In his Critique of Judgement Kant alleges that the sensation of disgust alone produces a mental response so adverse to enjoyment, that the artistic representation of an object regarded as disgusting can never be a source of aesthetic pleasure or satisfaction. Yet art that repulses – whether morally, emotionally, or physically – is remarkably common.
While the latter two varieties are likely consistent across the history of the work’s reception, the former changes alongside the ethical and aesthetic sensibilities of a society. Millais’ Ophelia was initially condemned for the natural backdrop, painted with the same level of detail accorded to the piece’s eponymous but un-emphasised subject, a decision regarded by one critic as “perverse”; the depiction of Ophelia post-suicide was received with similar hostility because the representation of death by drowning involved the use of imagery typically associated with fallen women. The purity of the fictional, idealised heroine was tainted by this: it was alleged that Millais’ painting “robs … that maiden of all pathos and beauty.” Today Ophelia is the best-selling postcard of the Tate Britain, renowned worldwide as an image of a tragic, but poetically beautiful, death.

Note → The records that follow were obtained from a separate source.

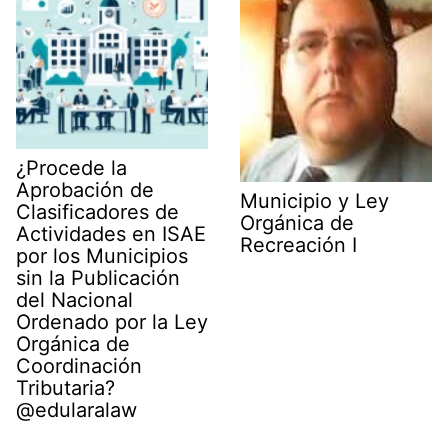
¿Procede la
Aprobación de
Municipio y Ley
Clasificadores de
Orgánica de
Actividades en ISAE
Recreación I
por los Municipios
sin la Publicación
del Nacional
Ordenado por la Ley
Orgánica de
Coordinación
Tributaria?
@edularalaw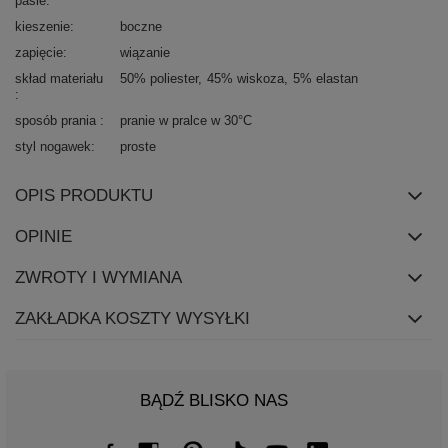
pasie
kieszenie
boczne
zapięcie
wiązanie
skład materiału
50% poliester
45% wiskoza
5% elastan
sposób prania
pranie w pralce w 30°C
styl nogawek
proste
OPIS PRODUKTU
OPINIE
ZWROTY I WYMIANA
ZAKŁADKA KOSZTY WYSYŁKI
BĄDŹ BLISKO NAS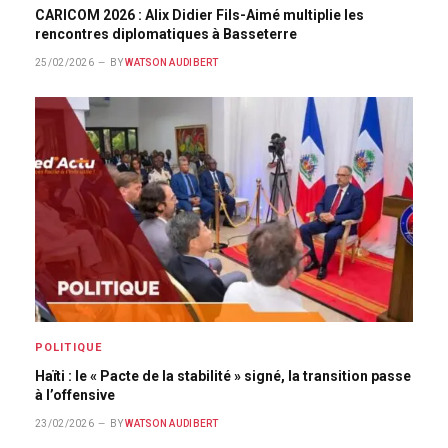
CARICOM 2026 : Alix Didier Fils-Aimé multiplie les
rencontres diplomatiques à Basseterre
25/02/2026
BY
WATSON AUDIBERT
POLITIQUE
Haïti : le « Pacte de la stabilité » signé, la transition passe
à l’offensive
23/02/2026
BY
WATSON AUDIBERT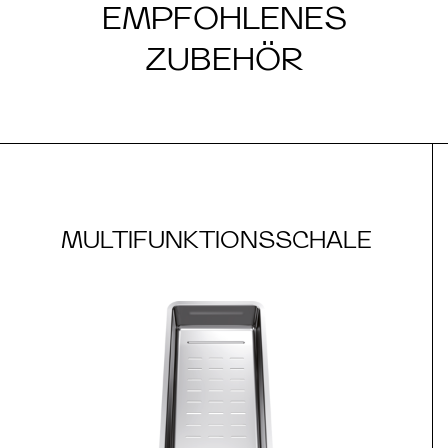
EMPFOHLENES
ZUBEHÖR
MULTIFUNKTIONSSCHALE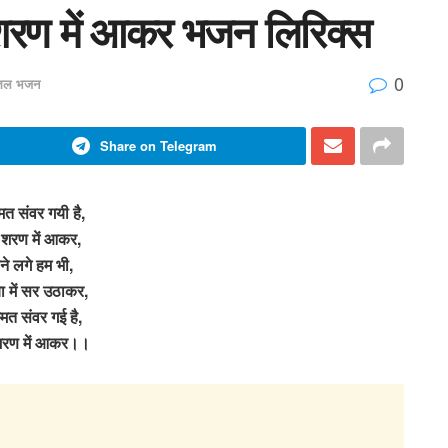
ी शरण में आकर भजन लिरिक्स
0
त्तल भजन
Share on Telegram
मत संवर गयी है,
ी शरण में आकर,
ने लगे हम भी,
ा में सर उठाकर,
मत संवर गई है,
 शरण में आकर।।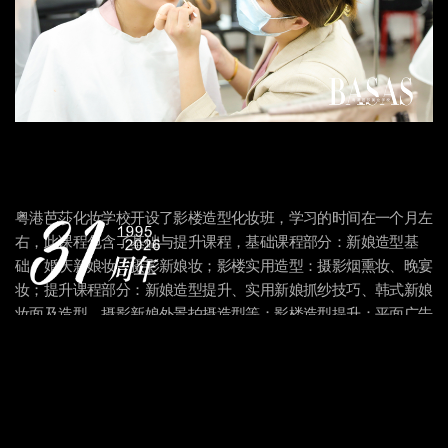
粤港芭莎化妆学校开设了影楼造型化妆班，学习的时间在一个月左
右，此课程包含了基础与提升课程，基础课程部分：新娘造型基
础、婚庆新娘妆、摄影新娘妆；影楼实用造型：摄影烟熏妆、晚宴
妆；提升课程部分：新娘造型提升、实用新娘抓纱技巧、韩式新娘
妆面及造型、摄影新娘外景拍摄造型等；影楼造型提升：平面广告
妆、影楼套系快速变妆技巧等。同时还包含了平面广告摄影的实用
造型的课程，让您在做造型时更加随心所欲，游刃有余。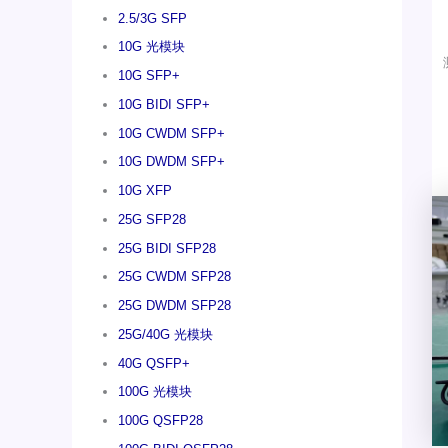
2.5/3G SFP
10G 光模块
10G SFP+
10G BIDI SFP+
10G CWDM SFP+
10G DWDM SFP+
10G XFP
25G SFP28
25G BIDI SFP28
25G CWDM SFP28
25G DWDM SFP28
25G/40G 光模块
40G QSFP+
100G 光模块
100G QSFP28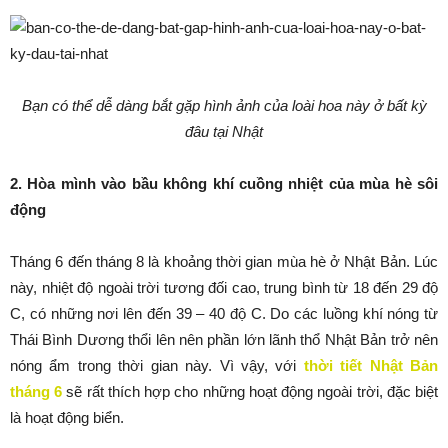
Bạn có thể dễ dàng bắt gặp hình ảnh của loài hoa này ở bất kỳ
đâu tại Nhật
2. Hòa mình vào bầu không khí cuồng nhiệt của mùa hè sôi
động
Tháng 6 đến tháng 8 là khoảng thời gian mùa hè ở Nhật Bản. Lúc
này, nhiệt độ ngoài trời tương đối cao, trung bình từ 18 đến 29 độ
C, có những nơi lên đến 39 – 40 độ C. Do các luồng khí nóng từ
Thái Bình Dương thổi lên nên phần lớn lãnh thổ Nhật Bản trở nên
nóng ẩm trong thời gian này. Vì vậy, với
thời tiết Nhật Bản
tháng 6
sẽ rất thích hợp cho những hoạt động ngoài trời, đặc biệt
là hoạt động biển.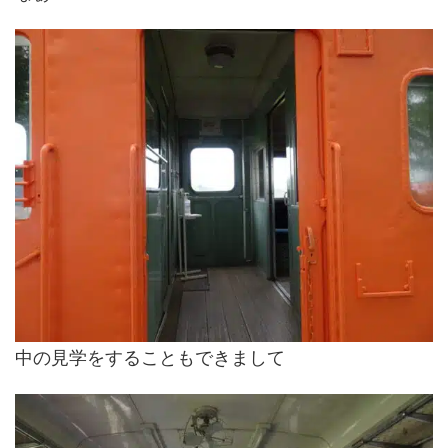
中の見学をすることもできまして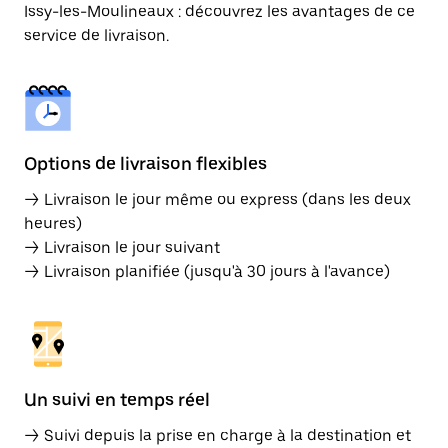
Issy-les-Moulineaux : découvrez les avantages de ce
service de livraison.
Options de livraison flexibles
→ Livraison le jour même ou express (dans les deux
heures)
→ Livraison le jour suivant
→ Livraison planifiée (jusqu'à 30 jours à l'avance)
Un suivi en temps réel
→ Suivi depuis la prise en charge à la destination et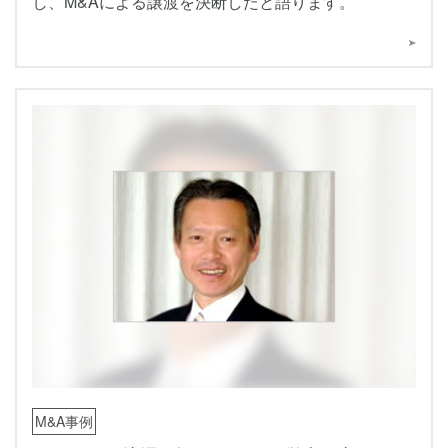
し、M&Aによる譲渡を決断したと語ります。
M&A事例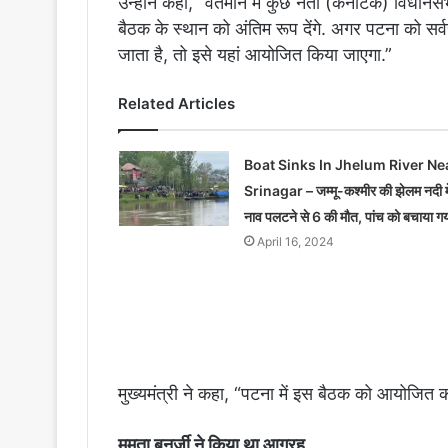
उन्होंने कहा, “वर्तमान में कुछ नेता (कर्नाटक) विधानस
बैठक के स्थान को अंतिम रूप देंगे. अगर पटना को सर्वस
जाता है, तो इसे यहां आयोजित किया जाएगा.”
Related Articles
Boat Sinks In Jhelum River Ne
Srinagar – जम्मू-कश्मीर की झेलम नदी मे
नाव पलटने से 6 की मौत, पांच को बचाया ग
April 16, 2024
मुख्यमंत्री ने कहा, “पटना में इस बैठक को आयोजित करन
ममता बनर्जी ने किया था आग्रह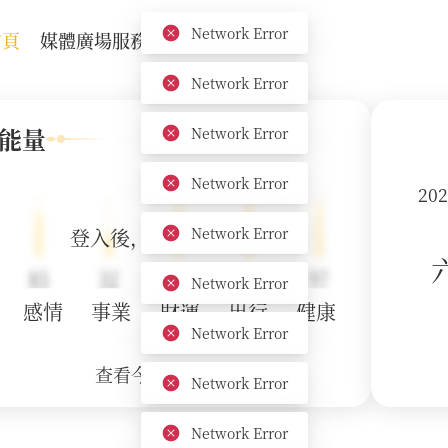
Network Error
首頁
媒體廣場
服務機構
關於我們
能量
20
登入後，解鎖各項能量值
感情
事業
財運
出行
健康
查看今日能量詳解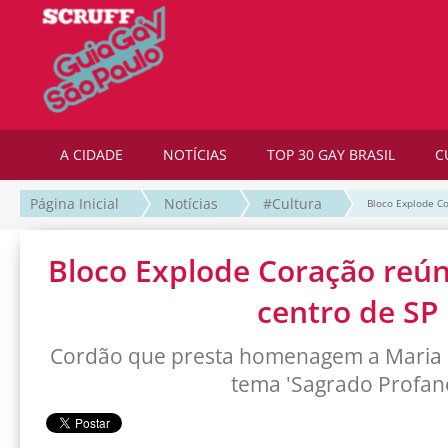
A CIDADE
NOTÍCIAS
TOP 30 GAY BRASIL
C
Página Inicial
Notícias
#Cultura
Bloco Explode Co
Bloco Explode Coração reún
centro de SP
Cordão que presta homenagem a Maria 
tema 'Sagrado Profan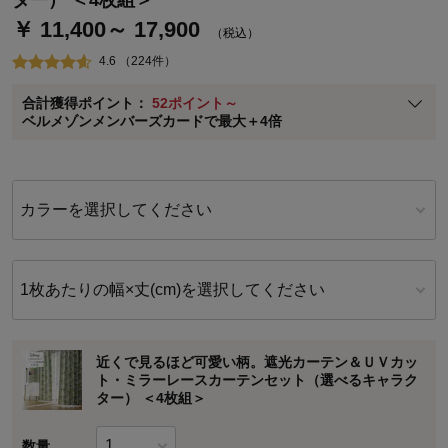
ター） ＜4枚組＞
￥ 11,400～ 17,900
通常商品送料無料 返品引取無料（JCBのみ）
（税込）
即時入会なら更に500円OFFクーポンプレゼント
4.6 （224件）
ベルメゾン メンバーズカードについて
合計獲得ポイント：
52ポイント～
※
メンバーズカードの加算ポイントはステージ倍率適用前の基本ポイント
ベルメゾンメンバーズカードで最大＋4倍
に対して適用されます。
カラーを選択してください
1枚あたりの幅×丈(cm)を選択してください
近くで見るほど可愛い柄。遮光カーテン＆ＵＶカッ
ト・ミラーレースカーテンセット（選べるキャラク
ター） ＜4枚組＞
数量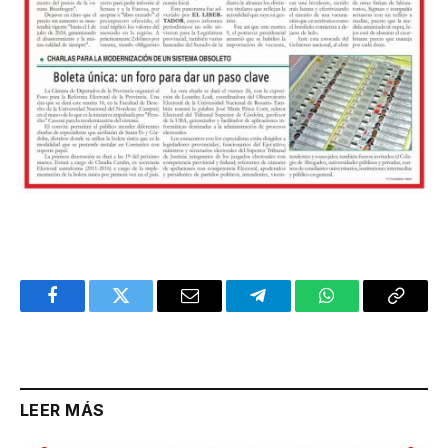
Facebook
Twitter
Email
Telegram
WhatsApp
Copy
Link
LEER MÁS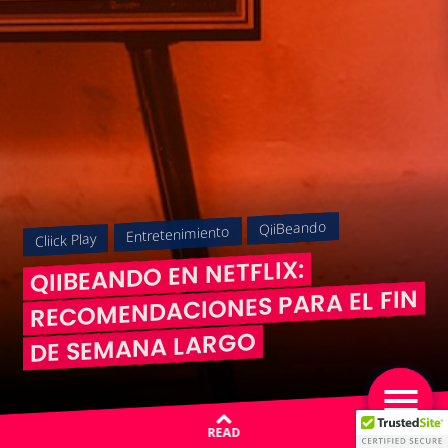
QiiBeando
Entretenimiento
Cliick Play
QIIBEANDO EN NETFLIX:
RECOMENDACIONES PARA EL FIN
DE SEMANA LARGO
READ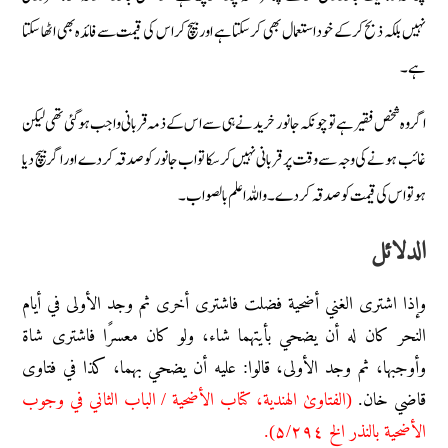
نہیں بلکہ ذبح کرکے خود استعمال بھی کرسکتا ہے اور بیچ کر اس کی قیمت سے فائدہ بھی اٹھا سکتا
ہے۔
اگر وہ شخص فقیر ہے تو چونکہ جانور خریدنے ہی سے اس کے ذمہ قربانی واجب ہوگئی تھی لیکن
غائب ہونے کی وجہ سے وقت پر قربانی نہیں کرسکا تو اب جانور کو صدقہ کردے اور اگر بیچ دیا
ہو تو اس کی قیمت کو صدقہ کردے ۔واللہ اعلم بالصواب۔
الدلائل
وإذا اشتری الغني أضحیة فضلت فاشتری أخری ثم وجد الأولی في أیام
النحر کان له أن یضحي بأیتهما شاء، ولو کان معسرًا فاشتری شاة
وأوجبها، ثم وجد الأولی، قالوا: علیه أن یضحي بهما، کذا في فتاوی
قاضي خان.
(الفتاویٰ الهندیة، کتاب الأضحیة / الباب الثاني في وجوب
الأضحیة بالنذر الخ ۵/۲۹٤).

A more recent work of art, ostensibly of a different kind to Millais’ now undisputed masterpiece, but one which treats a comparable theme, and which has courted similar controversy on account of the shocking nature of its technique and effect, is Damien Hirst’s A Thousand Years. This piece has also been attacked on multiple grounds – for its lack of skill and excessive reliance on concept, and for its vulgarity. But one of the most interesting accusations levelled against Hirst involves his dependency on shock tactics. A Thousand Years consists of a decomposing cow’s head, slowly being devoured by maggots, which become flies, then die themselves. The process isn’t merely representative, but real. Even by Hirst’s standards, the spectacle is revolting.
Intellectually, Hirst’s artwork – his notoriously-repulsive shock-factor pieces, at least – does something fairly interesting, in terms of how they challenge pre-conceptions about the aesthetic function of art. He isn’t the first to have done this, of course, but the extreme he takes it to is unprecedented. And even if all A Thousand Years does is shock, its effect shook the artworld and its intellectual aftermath. Nonetheless, emotionally it is lacking. Hirst has claimed that the fear of death is the strongest feeling humans experience, the only idea there is, and what art is all about. But while a decomposing cow’s head must inspire a sense of disgust, even horror, it probably isn’t immediately evocative of fear. The work is almost indisputably about death, but not necessarily about the emotion we connect with it. I’m not convinced that the piece persuades the viewer to be frightened.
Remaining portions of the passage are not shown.